Nerves affect us all from time to time and are an important issue for all performers.
Every adult musician I know experiences nerves at some stage when playing. Some young children can stand up and perform to an audience without any feeling of trepidation, perhaps because they have not developed a sense of anything being at stake as a result of how well or how badly they play; these children are simply communicating to the listener come what may and as adults we continually try to re-enter that juvenile mindset of playing music as if one hasn't a care in the world.
Seasoned entertainers who never appear nervous still are, but have learned not to show it. Dame Judi Dench admitted in a recent Parkinson interview that the adrenaline of nerves is what drives her.
All performing artists spend more time in the practice room than on the concert platform. Consequently, the rehearsal process can feel like the norm to us, while the resulting concert is somehow different to what we usually do; even though we give concerts regularly, we sit in rehearsal more.
When people are used to some sort of routine, we take comfort from the certainty of that part of our lives and become nervous when exceptions arise: driving through an unfamiliar city gives us butterflies even though we drive every day; meeting new people usually causes apprehension; even going on holiday can be nerve-wracking.

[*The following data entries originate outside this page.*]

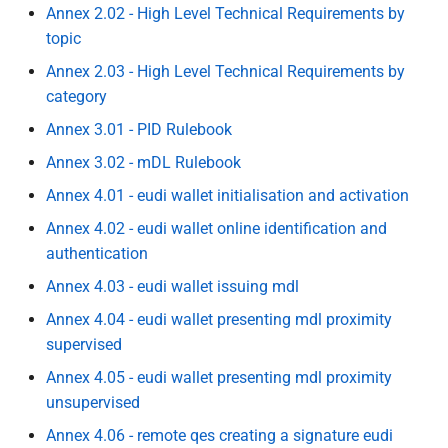
Specification of Zero-
C wallet unit attestation
Framework
Annex 2.02 - High Level Technical Requirements by
s
Knowledge Proof (ZKP)
7 Wallet Solution Certification
topic
Implementation in EUDI
e
C rr wallet unit attestations
and Risk Management
Annex 2.03 - High Level Technical Requirements by
Wallet
a
category
D - Embedded Disclosure
8 Accessibility
r
Specification of Common
Policies
Annex 3.01 - PID Rulebook
formats and API for Relying
9 Document development
c
Annex 3.02 - mDL Rulebook
Party Registration
E pseudonyms including user
h
information
Annex 4.01 - eudi wallet initialisation and activation
authentication mechanism
10 References
Annex 4.02 - eudi wallet online identification and
i
Common Set of Relying Party
E rr pseudonyms including
11 Annexes
authentication
n
Information to be Registered
user authentication
Annex 4.03 - eudi wallet issuing mdl
mechanism
g
Specification of Common
Annex 4.04 - eudi wallet presenting mdl proximity
Interface for Data Deletion
Topic F - Digital Credentials
supervised
Requests to Relying Parties
API
Annex 4.05 - eudi wallet presenting mdl proximity
unsupervised
Specification of Common
G - Zero Knowledge Proof
Annex 4.06 - remote qes creating a signature eudi
Interface for reporting of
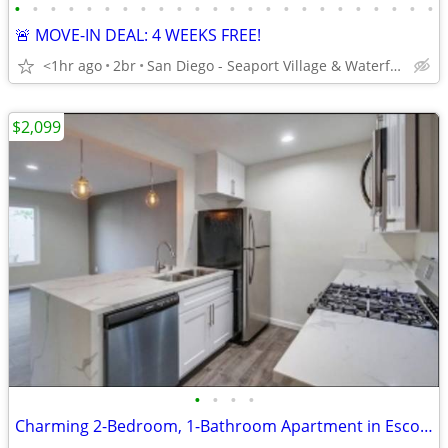
•
•
•
•
•
•
•
•
•
•
•
•
•
•
•
•
•
•
•
•
•
•
•
•
🚨 MOVE-IN DEAL: 4 WEEKS FREE!
<1hr ago
2br
San Diego - Seaport Village & Waterfront
$2,099
•
•
•
•
Charming 2-Bedroom, 1-Bathroom Apartment in Escondido – Your New Home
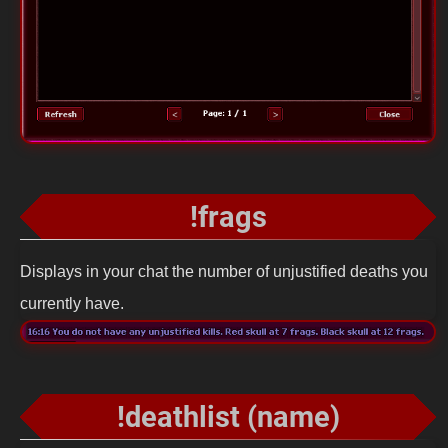
!frags
Displays in your chat the number of unjustified deaths you
currently have.
!deathlist (name)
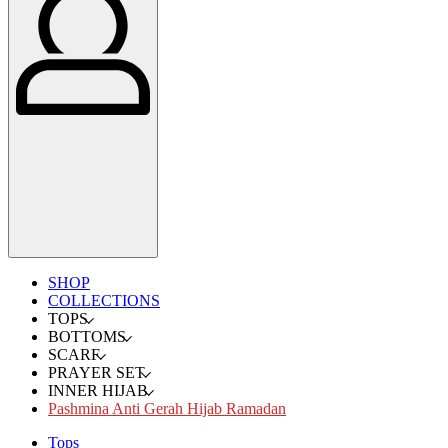
SHOP
COLLECTIONS
TOPS
BOTTOMS
SCARF
PRAYER SET
INNER HIJAB
Pashmina Anti Gerah Hijab Ramadan
Tops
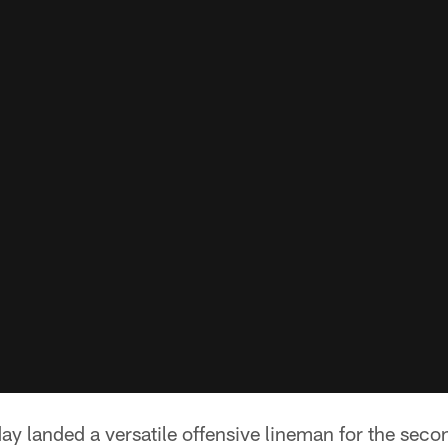
y landed a versatile offensive lineman for the seco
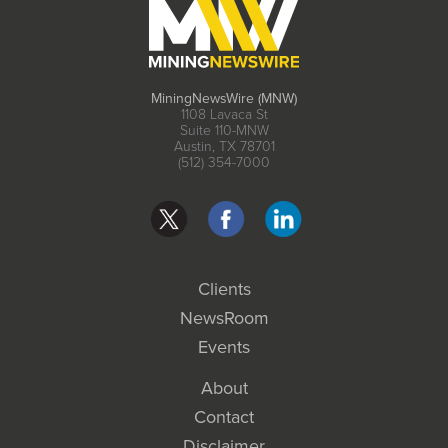
MiningNewsWire (MNW)
1108 Lavaca St
Suite 110-MNW
Austin, TX 78701
(512) 354-7000
Clients
NewsRoom
Events
About
Contact
Disclaimer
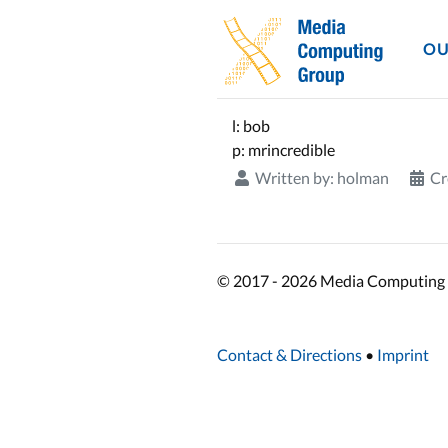
OU
l: bob
p: mrincredible
Written by:
holman
Cr
© 2017 - 2026 Media Computing 
Contact & Directions
•
Imprint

What unites these examples are the uncertainty of what lies ahead and how that will impact on something that matters to us; we want to find our way through the city centre to the meeting, to make a good first impression with someone, to have a nice holiday where nothing goes wrong.
Similarly, musicians become nervous before a concert as we are about to enter an unknown environment. Having rehearsed a piece, we know what all the notes are, but the performance always takes on a life of its own; everyone, including the conductor, has adrenaline pumping as we feel more tense than in the rehearsal. Why?: we are being watched by an audience who have paid to hear us and rightly expect a great performance; we care about the music and our jobs; we want to get it right for ourselves, our audience and our colleagues. I believe it is this nervous energy that sets a live concert apart from simply listening to a CD at home!
Musicians are not nervous all of the time. We have butterflies in our tummy less during a rehearsal than a concert. We want to play a solo or difficult passage well in practice, so that we know we can do it in front of an audience when we can’t stop to rectify a mistake.
Richard Wilson (Victor Meldrew in “One Foot In The Grave”) said in an interview once that the most difficult aspect of performing live is the fact that we have to keep going, regardless of any errors we have made. It sounds like an obvious statement, but musicians would agree with his sentiment and acknowledge the difficulty of ignoring those negative thoughts which surface in all of us from time to time, and especially during a performance!
The concert is our finished product; the distillation of all our time and effort during rehearsals. Ultimately, the energy which our nerves produce make the music come alive and a pleasure to hear. Musicians become nervous because what we do matters to us and I for one enjoy the adrenaline rush of performance. Nerves are not automatically a bad thing and if concerts did start to feel the same as rehearsals to us I think the music would suffer.